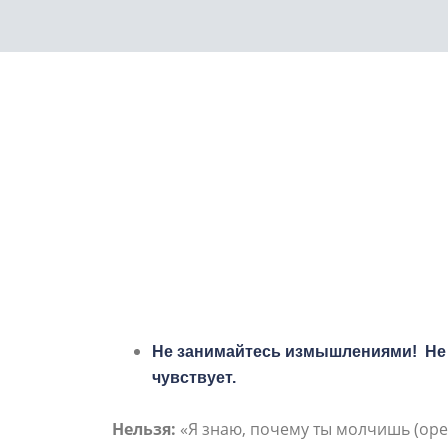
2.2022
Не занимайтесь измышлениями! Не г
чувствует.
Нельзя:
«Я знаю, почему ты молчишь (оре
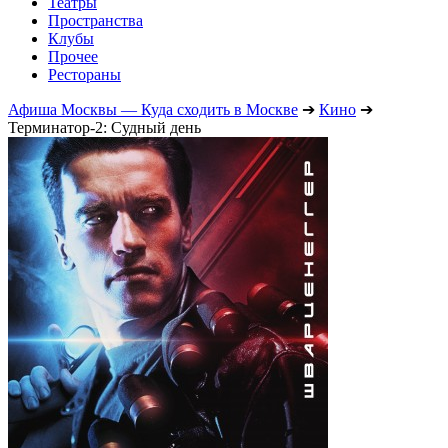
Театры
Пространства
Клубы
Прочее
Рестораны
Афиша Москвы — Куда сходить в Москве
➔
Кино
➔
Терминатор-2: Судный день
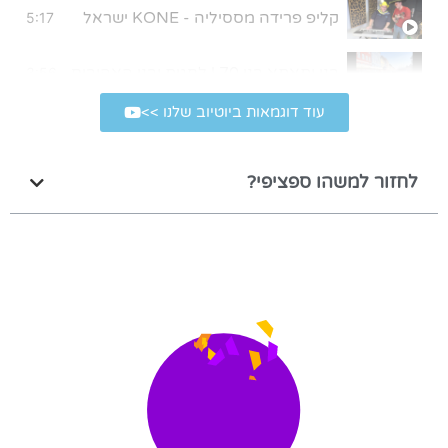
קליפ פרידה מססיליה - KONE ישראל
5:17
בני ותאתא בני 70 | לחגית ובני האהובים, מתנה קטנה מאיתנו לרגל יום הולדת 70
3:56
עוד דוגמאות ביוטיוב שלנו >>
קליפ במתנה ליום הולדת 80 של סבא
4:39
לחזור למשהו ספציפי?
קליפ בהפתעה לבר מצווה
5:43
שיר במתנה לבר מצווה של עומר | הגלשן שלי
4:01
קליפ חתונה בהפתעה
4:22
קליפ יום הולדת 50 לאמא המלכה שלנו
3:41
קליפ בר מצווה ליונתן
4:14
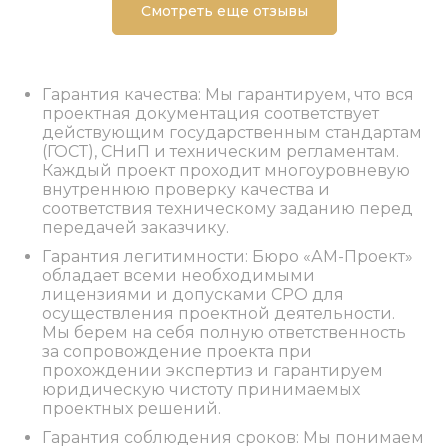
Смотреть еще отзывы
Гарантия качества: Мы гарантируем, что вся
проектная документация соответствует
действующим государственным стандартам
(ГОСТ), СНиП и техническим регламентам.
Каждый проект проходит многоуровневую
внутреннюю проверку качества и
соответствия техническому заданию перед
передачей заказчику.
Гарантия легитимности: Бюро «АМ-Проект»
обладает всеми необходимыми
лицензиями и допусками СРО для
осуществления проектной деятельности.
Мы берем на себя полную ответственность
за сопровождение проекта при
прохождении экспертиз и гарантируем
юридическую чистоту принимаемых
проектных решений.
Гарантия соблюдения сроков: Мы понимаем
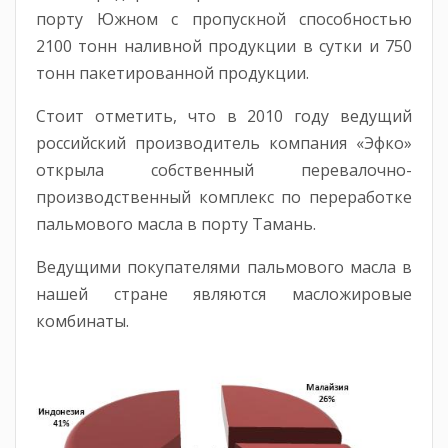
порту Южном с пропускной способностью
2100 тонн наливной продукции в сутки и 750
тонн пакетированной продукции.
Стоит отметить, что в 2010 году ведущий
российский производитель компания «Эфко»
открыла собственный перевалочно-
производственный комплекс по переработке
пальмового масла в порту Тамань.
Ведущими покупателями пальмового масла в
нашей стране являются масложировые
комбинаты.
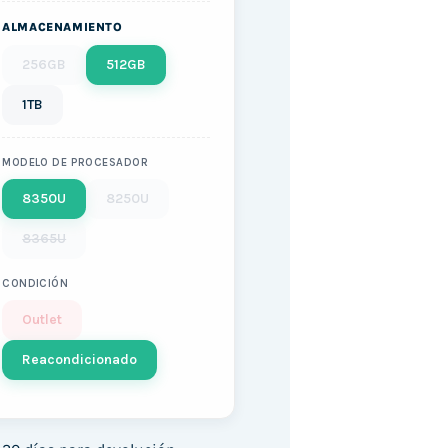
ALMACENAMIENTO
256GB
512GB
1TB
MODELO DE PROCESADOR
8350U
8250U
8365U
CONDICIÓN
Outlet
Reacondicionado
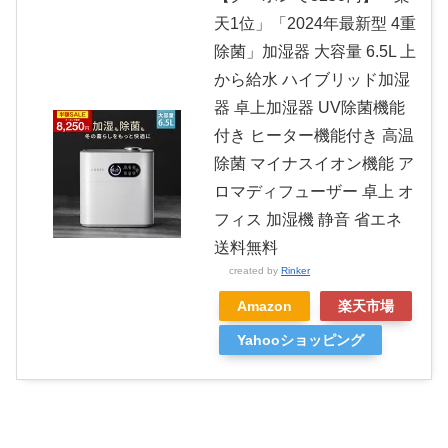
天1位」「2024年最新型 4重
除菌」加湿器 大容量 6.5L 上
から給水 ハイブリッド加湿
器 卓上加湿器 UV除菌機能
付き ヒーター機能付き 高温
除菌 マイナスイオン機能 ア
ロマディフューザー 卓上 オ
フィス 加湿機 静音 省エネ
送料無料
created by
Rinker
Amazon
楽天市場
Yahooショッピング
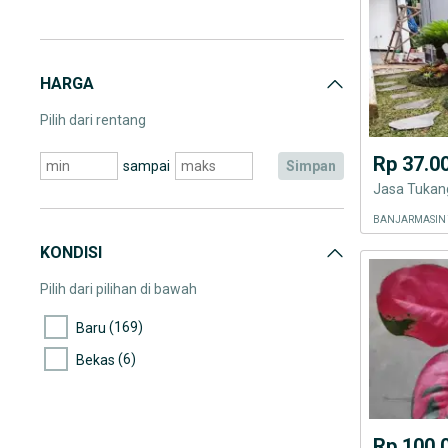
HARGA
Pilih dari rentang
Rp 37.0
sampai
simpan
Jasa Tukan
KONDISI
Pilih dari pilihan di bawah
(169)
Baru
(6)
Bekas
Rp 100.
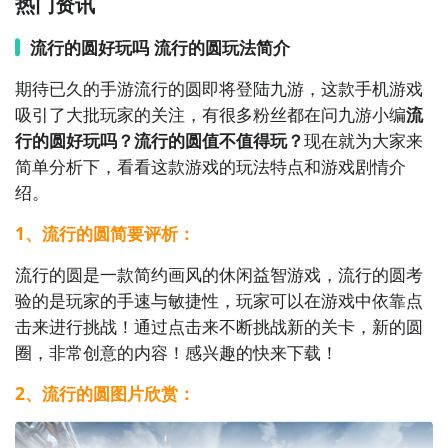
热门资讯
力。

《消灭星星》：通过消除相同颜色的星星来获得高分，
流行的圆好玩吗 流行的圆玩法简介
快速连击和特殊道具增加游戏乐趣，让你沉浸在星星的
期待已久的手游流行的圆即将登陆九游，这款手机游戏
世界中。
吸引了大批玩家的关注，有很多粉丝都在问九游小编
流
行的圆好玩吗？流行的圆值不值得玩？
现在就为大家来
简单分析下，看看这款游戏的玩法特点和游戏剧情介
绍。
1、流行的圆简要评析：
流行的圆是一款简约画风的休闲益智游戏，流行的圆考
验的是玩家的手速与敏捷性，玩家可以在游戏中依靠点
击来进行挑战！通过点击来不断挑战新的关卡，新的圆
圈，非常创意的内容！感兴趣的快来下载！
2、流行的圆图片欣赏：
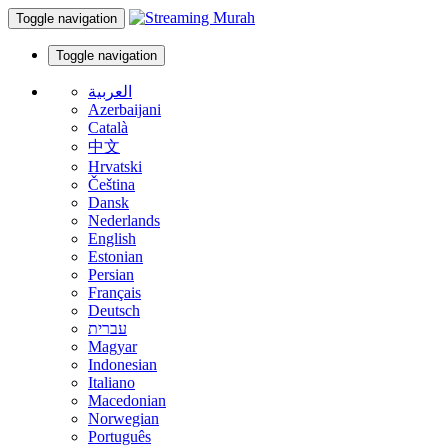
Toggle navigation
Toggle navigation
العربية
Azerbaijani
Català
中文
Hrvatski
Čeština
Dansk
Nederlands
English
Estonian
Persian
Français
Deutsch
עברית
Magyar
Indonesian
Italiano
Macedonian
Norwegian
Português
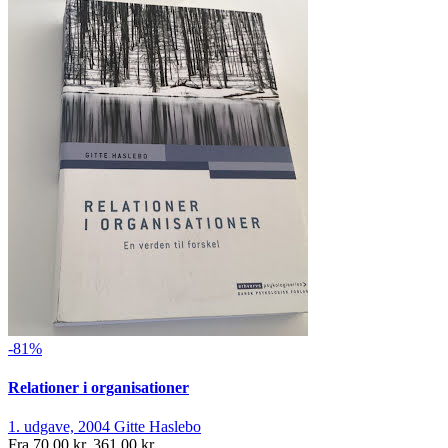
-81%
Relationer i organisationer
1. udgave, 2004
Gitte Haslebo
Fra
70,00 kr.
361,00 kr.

■ **To do**: Everything from the first line of the records through the line containing "קליפ יום הולדת 50 לאמא המלכה שלנו" should be reproduced exactly, apart from the pictures.

■ **Answer to this problem**:
2.2022
Не занимайтесь измышлениями! Не г
чувствует.
Нельзя:
«Я знаю, почему ты молчишь (оре
Театры
Пространства
Клубы
Прочее
Рестораны
Афиша Москвы — Куда сходить в Москве
➔
Кино
➔
Терминатор-2: Судный день
קליפ פרידה מססיליה - KONE ישראל
5:17
בני ותאתא בני 70 | לחגית ובני האהובים, מתנה קטנה מאיתנו לרגל יום הולדת 70
3:56
עוד דוגמאות ביוטיוב שלנו >>
קליפ במתנה ליום הולדת 80 של סבא
4:39
לחזור למשהו ספציפי?
קליפ בהפתעה לבר מצווה
5:43
שיר במתנה לבר מצווה של עומר | הגלשן שלי
4:01
קליפ חתונה בהפתעה
4:22
קליפ יום הולדת 50 לאמא המלכה שלנו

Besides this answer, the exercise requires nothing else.